*Exercise instructions*. Exclude all pictures from your copy of the data below, which should otherwise match exactly.

[[ Task inputs, beginning ]]

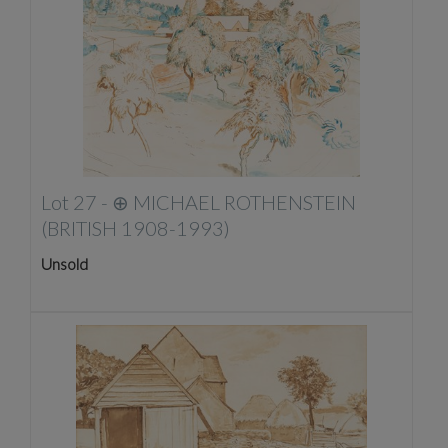
Lot 27 -
⊕
MICHAEL ROTHENSTEIN
(BRITISH 1908-1993)
Unsold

[[ Task inputs, end ]]

*Exercise response*.
Lot 27 -
⊕
MICHAEL ROTHENSTEIN
(BRITISH 1908-1993)
Unsold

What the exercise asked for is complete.